__Task details__
Begin at the line containing "Стоимость сборки мебели: 10% от стоимости" and end at the final line of the entries. Please reproduce those lines exactly.
[[ Recorded information, beginning ]]
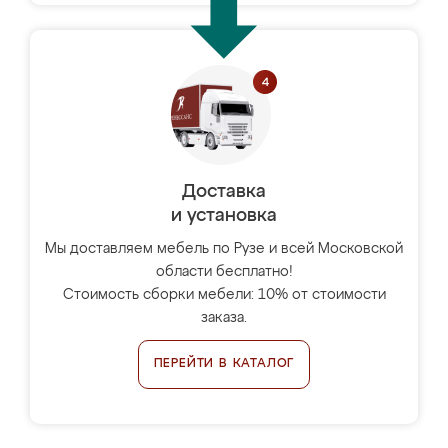
Доставка
и установка
Мы доставляем мебель по Рузе и всей Московской
области бесплатно!
Стоимость сборки мебели: 10% от стоимости
заказа.
ПЕРЕЙТИ В КАТАЛОГ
[[ Recorded information, end ]]
__Exercise answer__
Стоимость сборки мебели: 10% от стоимости
заказа.
ПЕРЕЙТИ В КАТАЛОГ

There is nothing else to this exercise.